If you’re going to listen to great CDs, you’ll need a worthwhile CD player and they tend to run in the minimum realm of $2,000 range. But how about if you already run a pretty decent transport such as like Pioneer BDP-62FD universal player and you want to improve upon the sound (well, in the case of BDP-62, there is no analog output at all, actually)? In my case, for the longest time I’ve been using Cambridge Audio DAC Magic. Not only it sounds great, it’s cheap too. It’s very musical and very popular indeed. However, since I have a background in sound production, I know for a fact that some of the CDs I produced have been made sweeter and closer to perfection by the Cambridge Audio DAC Magic. Nothing wrong with that approach, but I prefer something that is ruthlessly honest with its utmost brutality. No sugar-coating of any kind. I want garbage-in garbage-out. After all, the job of a DAC is to convert whatever signal that goes into the box into analog without adding or reducing anything.

Design
The ZDAC is a compact but full featured unit with plenty of connectivity. Inputs include coaxial and optical SPDIF as well as asynchronous USB. Somewhat unusually for a DAC in this price range, the ZDAC offers XLR outputs in addition to the typical RCA option. An integrated headphone amp appears on the front panel via 1/8″ jack, with a dedicated volume knob controlling headphone volume but not line-out which is fixed at 2.1 Vrms for RCA and double that for XLR.

Internally, all incoming signals pass through an Analog Devices AD1895 asynchronous sample rate converter from Analog Devices which re-clocks to 105.46875 kHz. This data is then passed to the AD1853 for D/A conversion using 4x oversampling. The net result (when rounded up) is the 422 kHz upsampling figure seen in Parasound’s marketing literature.

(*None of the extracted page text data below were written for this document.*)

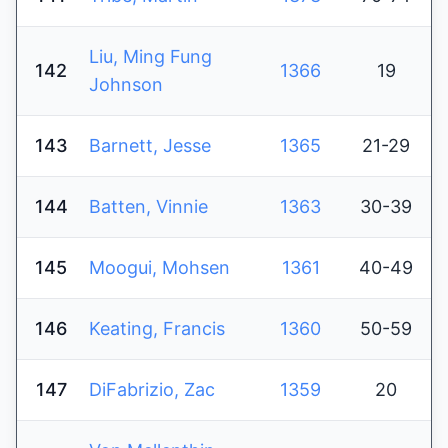
Liu, Ming Fung
142
1366
19
Johnson
143
Barnett, Jesse
1365
21-29
144
Batten, Vinnie
1363
30-39
145
Moogui, Mohsen
1361
40-49
146
Keating, Francis
1360
50-59
147
DiFabrizio, Zac
1359
20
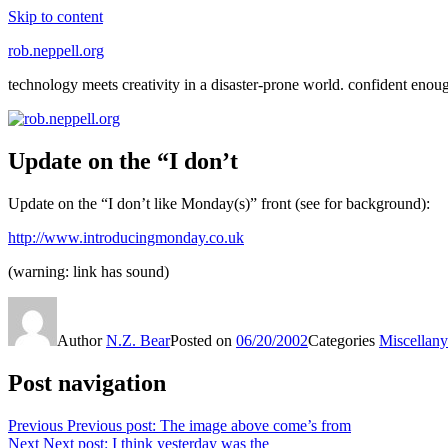
Skip to content
rob.neppell.org
technology meets creativity in a disaster-prone world. confident enou
Update on the “I don’t
Update on the “I don’t like Monday(s)” front (see for background):
http://www.introducingmonday.co.uk
(warning: link has sound)
Author
N.Z. Bear
Posted on
06/20/2002
Categories
Miscellany
Post navigation
Previous
Previous post:
The image above come’s from
Next
Next post:
I think yesterday was the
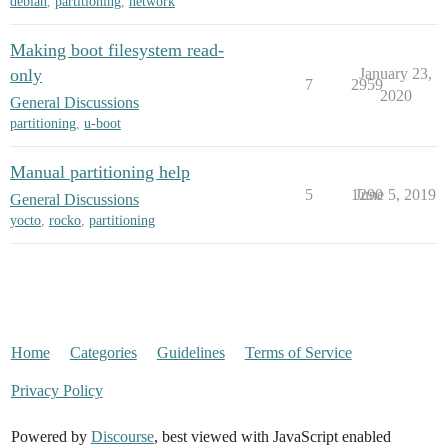
debian
,
partitioning
,
network
Making boot filesystem read-
only
January 23,
7
2959
2020
General Discussions
partitioning
,
u-boot
Manual partitioning help
5
1290
June 5, 2019
General Discussions
yocto
,
rocko
,
partitioning
Home
Categories
Guidelines
Terms of Service
Privacy Policy
Powered by
Discourse
, best viewed with JavaScript enabled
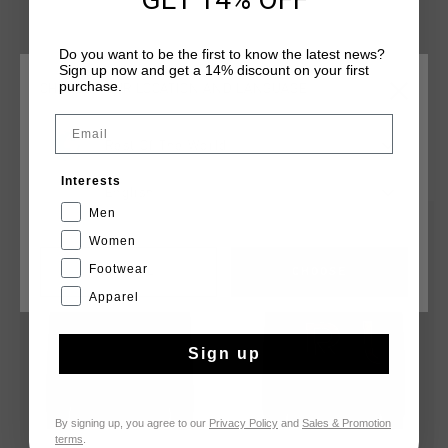
Do you want to be the first to know the latest news?
Sign up now and get a 14% discount on your first
purchase.
CHOOSE YOUR LOCATION AND LANGUAGE
Email
Rest Of The World
YOU MIGHT LIKE
Interests
English
Men
sale
sale
Women
Footwear
CANCEL
CHOOSE
Apparel
Sign up
By signing up, you agree to our
Privacy Policy
and
Sales & Promotion
terms
.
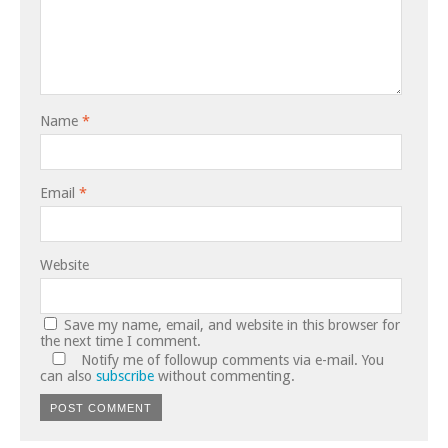
Name
*
Email
*
Website
Save my name, email, and website in this browser for
the next time I comment.
Notify me of followup comments via e-mail. You
can also
subscribe
without commenting.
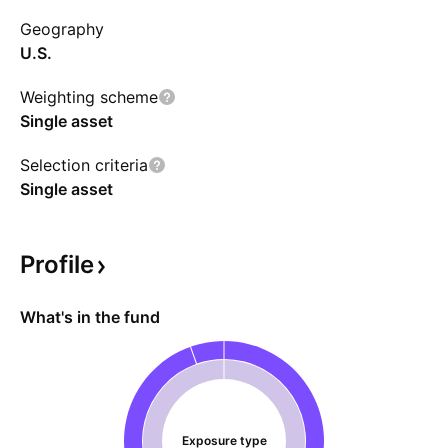
money over time, even if CRML's performance
Geography
strengthens. The fund is expected to invest in
U.S.
money market funds, deposit accounts, and
short-term debts.
Weighting scheme
Single asset
Selection criteria
Single asset
Profile
What's in the fund
Exposure type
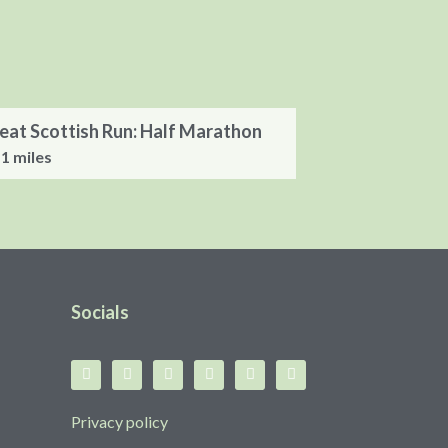
eat Scottish Run: Half Marathon
.1 miles
Socials
Privacy policy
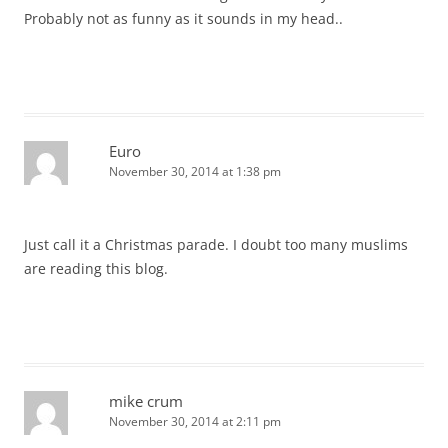
Probably not as funny as it sounds in my head..
Euro
November 30, 2014 at 1:38 pm
Just call it a Christmas parade. I doubt too many muslims
are reading this blog.
mike crum
November 30, 2014 at 2:11 pm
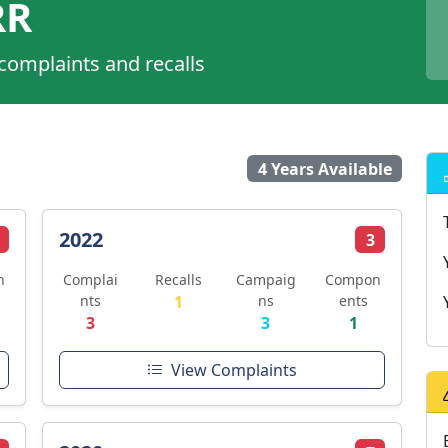
RR
 complaints and recalls
4 Years Available
2022
3
n
Complai
Recalls
Campaig
Compon
nts
1
ns
ents
3
3
1
View Complaints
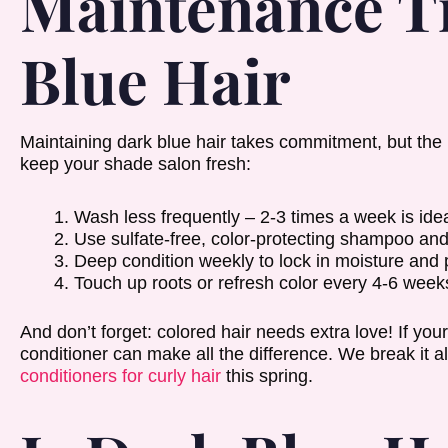
Maintenance Ti
Blue Hair
Maintaining dark blue hair takes commitment, but the pa
keep your shade salon fresh:
Wash less frequently – 2-3 times a week is idea
Use sulfate-free, color-protecting shampoo and
Deep condition weekly to lock in moisture and
Touch up roots or refresh color every 4-6 week
And don’t forget: colored hair needs extra love! If your
conditioner can make all the difference. We break it a
conditioners for curly hair
this spring.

The ZDAC accepts 24-bit/192kHz signals through both S/PDIF inputs by way of an AKM AK4113 receiver. USB signals are handled by a Texas Instrument TAS1020B which is an older USB 1.1 part rather than USB 2.0 and thus necessarily limited to 24-bit/96kHz signals. With many new USB DACs boasting 24/192 capabilities and beyond, the ZDAC might initially seem underwhelming. But not so fast… this isn’t your run-of-the-mill design.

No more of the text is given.